The relationship between photosynthetic parameters and temperature is of particular interest in understanding the scope of change in primary production under global climate change. Over the past few decades, SST has increased by 0.5 ${}^{ }$C and is projected to increase a further 1.5–4.0 ${}^{ }$C under different CO${}_2$ emission scenarios [24]. The rise in SST and subsequent changes in stratification and nutrient loading into the euphotic zone are expected to affect phytoplankton growth and primary production [23,24]. One estimate of a potential change in annual primary production arising from variations in photosynthetic parameters under global climate change can be arrived at by using SST as the main driver of change in $P_m^B$. Assuming a simplified linear relationship between $P_m^B$ and temperature in the Coastal biome (where temperature dependence of $P_m^B$ was highest; $P_m^B=0.13\ast T+1.82$, $r^2$ = 0.872 for T < 20 ${}^{ }$C), $P_m^B$ might be expected to increase by 8.3% under a rise of SST of +2 ${}^{ }$C. Based on the relationships between $P_m^B$ and primary production estimates presented in this study (Figure 7; assuming $I_k$ is unchanged), annual primary production in the Coastal biome could increase by +0.92 Gt C y${}^{-1}$. Depending on the specific relationship with temperature, variations in P-I parameters and subsequent estimates of global primary production may vary on regional scales (for example, +13.4% in $P_m^B$ in the Polar biome).

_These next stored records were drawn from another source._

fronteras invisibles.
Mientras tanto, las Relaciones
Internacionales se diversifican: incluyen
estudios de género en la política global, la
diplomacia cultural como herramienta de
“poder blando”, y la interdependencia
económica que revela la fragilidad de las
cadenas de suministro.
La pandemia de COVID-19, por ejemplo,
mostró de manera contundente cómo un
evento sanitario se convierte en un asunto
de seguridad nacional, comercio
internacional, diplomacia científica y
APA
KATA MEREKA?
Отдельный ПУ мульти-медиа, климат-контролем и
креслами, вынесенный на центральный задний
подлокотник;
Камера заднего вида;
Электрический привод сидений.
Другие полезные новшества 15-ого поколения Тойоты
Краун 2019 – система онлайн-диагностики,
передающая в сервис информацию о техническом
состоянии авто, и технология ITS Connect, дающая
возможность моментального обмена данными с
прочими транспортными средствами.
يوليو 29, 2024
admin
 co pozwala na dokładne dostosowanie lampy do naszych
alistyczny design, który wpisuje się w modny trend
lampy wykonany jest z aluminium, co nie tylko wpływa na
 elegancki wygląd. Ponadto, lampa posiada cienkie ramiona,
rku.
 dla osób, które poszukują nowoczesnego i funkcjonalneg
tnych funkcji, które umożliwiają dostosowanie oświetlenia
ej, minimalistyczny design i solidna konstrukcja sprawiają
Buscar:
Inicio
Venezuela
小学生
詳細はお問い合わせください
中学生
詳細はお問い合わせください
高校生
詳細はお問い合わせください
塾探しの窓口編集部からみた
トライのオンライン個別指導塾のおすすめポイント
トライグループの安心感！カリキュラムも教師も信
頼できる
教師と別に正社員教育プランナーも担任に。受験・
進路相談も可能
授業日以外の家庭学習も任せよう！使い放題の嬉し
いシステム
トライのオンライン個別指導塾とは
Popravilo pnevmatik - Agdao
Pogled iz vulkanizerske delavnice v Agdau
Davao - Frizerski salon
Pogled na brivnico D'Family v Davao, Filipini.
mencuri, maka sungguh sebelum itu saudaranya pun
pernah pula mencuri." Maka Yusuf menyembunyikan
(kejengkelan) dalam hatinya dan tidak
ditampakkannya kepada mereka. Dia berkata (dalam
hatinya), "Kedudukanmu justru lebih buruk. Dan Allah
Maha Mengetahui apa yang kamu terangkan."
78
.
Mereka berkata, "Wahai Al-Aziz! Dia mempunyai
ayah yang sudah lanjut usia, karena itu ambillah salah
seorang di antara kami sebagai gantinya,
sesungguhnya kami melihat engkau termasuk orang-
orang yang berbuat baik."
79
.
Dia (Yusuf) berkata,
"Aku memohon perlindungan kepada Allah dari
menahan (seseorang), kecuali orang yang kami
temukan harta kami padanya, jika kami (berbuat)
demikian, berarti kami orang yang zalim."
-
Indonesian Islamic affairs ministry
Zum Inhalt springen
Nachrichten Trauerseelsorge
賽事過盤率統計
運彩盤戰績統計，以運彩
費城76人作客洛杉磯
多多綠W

The actual variation in P-I parameters and primary production under global climate change would be more complex and the interplay between different physico-chemical conditions will have a major effect on the direction of change.

5. Conclusions

It is the first time that highly quality-controlled, multi-sensor, inter-sensor-bias-corrected, ocean-colour observations extending over two decades have been combined with the increased spatial and temporal coverage of in situ observations of the photosynthetic parameters of phytoplankton to compute the magnitude and variability of primary production on a global scale. This has led to a more accurate assessment of global annual primary production and its trends over the past 20 years. Variability in global annual primary production could be related to inter-annual and multi-decadal oscillations, such that the present record of ocean-colour observations is not of sufficient length to detect trends associated with climate change [112]. Here, we report an inter-annual variability (standard deviation) of ±2.7% around a mean of 50.7 Gt C y⁻¹ within the two decades studied. The importance of accurately assigning photosynthetic parameters in global and regional calculations of primary production has been illustrated by a sensitivity analysis. With the recent development of a global database of in situ measurements of P-I parameters [33] and the subsequent enhancement of the database (this study), photosynthetic parameters could be assigned to almost all biogeographical provinces (defined by Longhurst [16]). This has considerably improved the confidence with which regional primary production can be estimated, especially in those regions that were previously known to be different from others, such as the Arabian Sea and the Antarctic Ocean [110]. Yet, the need to improve P-I data coverage in large areas of the global ocean remains (this study, Figure 1; [33,49,86]). In particular, large areas of the Pacific and Indian oceans remain poorly sampled. Methods designed to assign photosynthetic parameters based on their relationships to other variables amenable to remote sensing [106,110] could, in the future, lead to a more dynamic assignment of these parameters. Sea-surface temperature and phytoplankton community-size structure (this study; [33,38,40,41,86,105,107,108]) could be suitable variables for further development of such methods for different ocean basins and biomes.